[INFORMATION GIVEN]

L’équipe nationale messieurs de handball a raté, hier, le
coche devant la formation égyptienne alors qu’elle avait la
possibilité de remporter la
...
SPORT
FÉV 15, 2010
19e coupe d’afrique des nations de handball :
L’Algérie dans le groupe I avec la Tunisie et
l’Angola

[/INFORMATION GIVEN]

__TASK TO CARRY OUT__.
Whenever a line above contains "handball", copy that line.

__WRITTEN RESPONSE__.
L’équipe nationale messieurs de handball a raté, hier, le
19e coupe d’afrique des nations de handball :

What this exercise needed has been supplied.